Having tattooed for the last 25 years, I’ve seen my fair share of tattoos that have healed badly due to the client simply sleeping in their bed. Usually these tattoos have incurred most of the damage, infection and hard healing from when the client sleeps with their fresh, new tattoo with unseen dangerous elements lurking in their bed. Sleeping is definitely one of the greatest moments during a new tattoo collector’s day to do the most damage to their new artwork. When people sleep, they are for the most part completely unaware of pain or minor discomforts, allowing them to be completely unaware of their new tattoo sticking to sheets, seeping onto the sheets and exposing their skin to possible other irritations to the new tattoo.
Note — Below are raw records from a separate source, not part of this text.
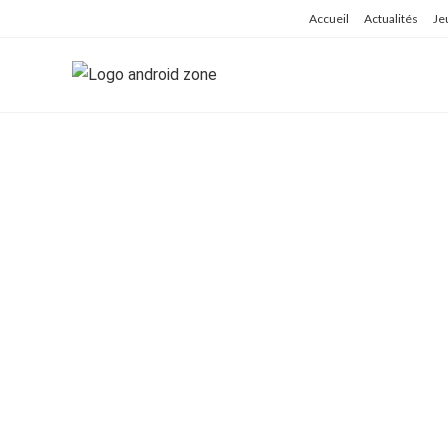
Skip
Accueil
Actualités
Je
to
content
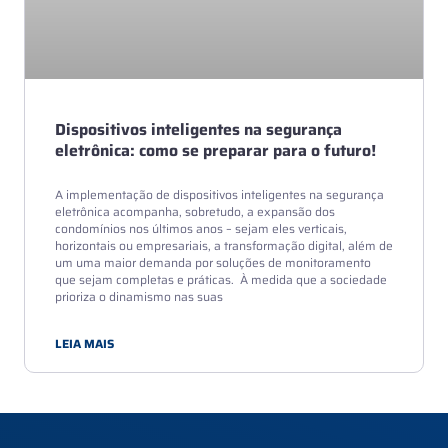
Dispositivos inteligentes na segurança
eletrônica: como se preparar para o futuro!
A implementação de dispositivos inteligentes na segurança
eletrônica acompanha, sobretudo, a expansão dos
condomínios nos últimos anos – sejam eles verticais,
horizontais ou empresariais, a transformação digital, além de
um uma maior demanda por soluções de monitoramento
que sejam completas e práticas. À medida que a sociedade
prioriza o dinamismo nas suas
LEIA MAIS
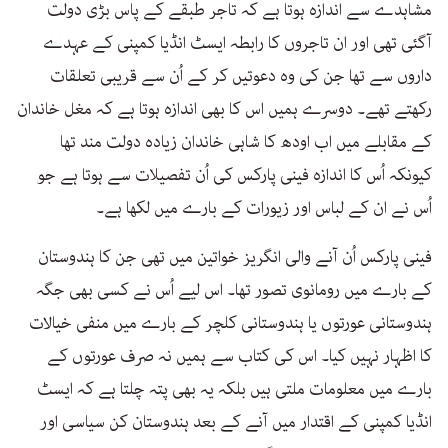
مشاہدے سے اندازہ ہوتا ہے کہ تاجر طبقے کے پاس بڑی دولت
آگئی تھی اور ان تاجروں کا رابطہ ایسٹ انڈیا کمپنی کے عہدے
داروں سے تھا جن کی وہ دعوتیں کر کے اُن سے قریبی تعلقات
رکھتے تھے۔ دوسرے ہمیں اس کا بھی اندازہ ہوتا ہے کہ مغل خاندان
کے مقابلے میں اب اودھ کا شاہی خاندان زیادہ دولت مند تھا
کیونکہ اُس کا اندازہ فینی پارکس کی اُن تفصیلات سے ہوتا ہے جو
اُس نے ان کے لباس اور زیورات کے بارے میں لکھا ہے۔
فینی پارکس اُن آنے والی انگریز خواتین میں تھی جن کا ہندوستان
کے بارے میں رومانوی تصور تھا۔ اس لیے اُس نے کسی بھی جگہ
ہندوستانی عورتوں یا ہندوستانی کلچر کے بارے میں منفی خیالات
کا اظہار نہیں کیا۔ اس کی کتاب سے ہمیں نہ صرف عورتوں کے
بارے میں معلومات ملتی ہیں بلکہ یہ بھی پتہ چلتا ہے کہ ایسٹ
انڈیا کمپنی کے اقتدار میں آنے کے بعد ہندوستان کن سیاسی اور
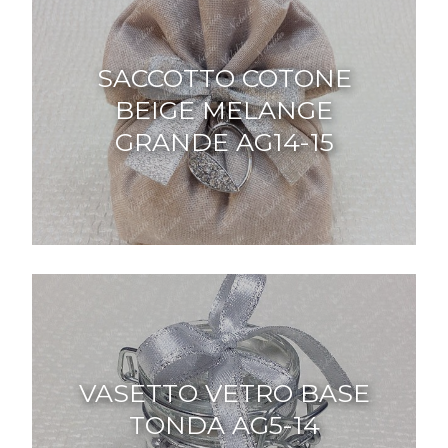
SACCOTTO COTONE
BEIGE MELANGE
GRANDE AG14-15
VASETTO VETRO BASE
TONDA AG5-14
Some of the most common issues while sleeping with a new tattoo is simply sticking to bedsheets, but it’s what’s on those bedsheets that matters during the healing process.
Sleep has a profound effect on our mental, emotional and physical well being! Sleep is the time the body can undergo repair and detoxification, although it can also be a determining factor in healing up well or not so well. Poor sleep patterns are linked to poor health and slow healing. Those who sleep less than six hours a night have a shorter life expectancy than those who sleep longer and naturally tend to heal slower. Getting enough sleep can also help resist infection, as some studies of healthy young adults have shown that moderate amounts of sleep deprivation reduce the levels of white blood cells which form part of the body’s defense system, preventing the tattoo from healing quickly.
There are many dangers to a new tattoo that your bed presents nightly. On average, most people don’t wash their bed sheets and pillows often enough, providing the perfect environment for dead skin cells to breed, potential infection or cellulitis to begin in a fresh tattoo. Another aspect is that most people don’t consistently shower or wash their hair before they go to bed, possibly having sweat or having been exposed to multiple situations during the day. People also can have their pets or animals sleeping next to them every night which undoubtedly brings animal fur, dander and the often overlooked feces that are on animal paws from the ground or backyard in general, which is simply horrible news for a fresh tattoo. Animal fur and dander can cause cellulitis which in worse than just a mild infection. Dander is an informal term for a material shed from the body of humans and animals, similar to dandruff. It is composed of skin cells which can be a major cause of allergies and skin infections in humans. Cellulitis is a common skin infection that happens when bacteria spread through the skin to deeper tissues. It is caused by bacteria, most often strep or staph and a cellulitis infected area will be warm, red, swollen, and tender and usually needs extra attention and antibiotics to help the tattoo heal properly. Animal and human dander are typically the biggest problems with cellulitis or skin infections in fresh tattoos.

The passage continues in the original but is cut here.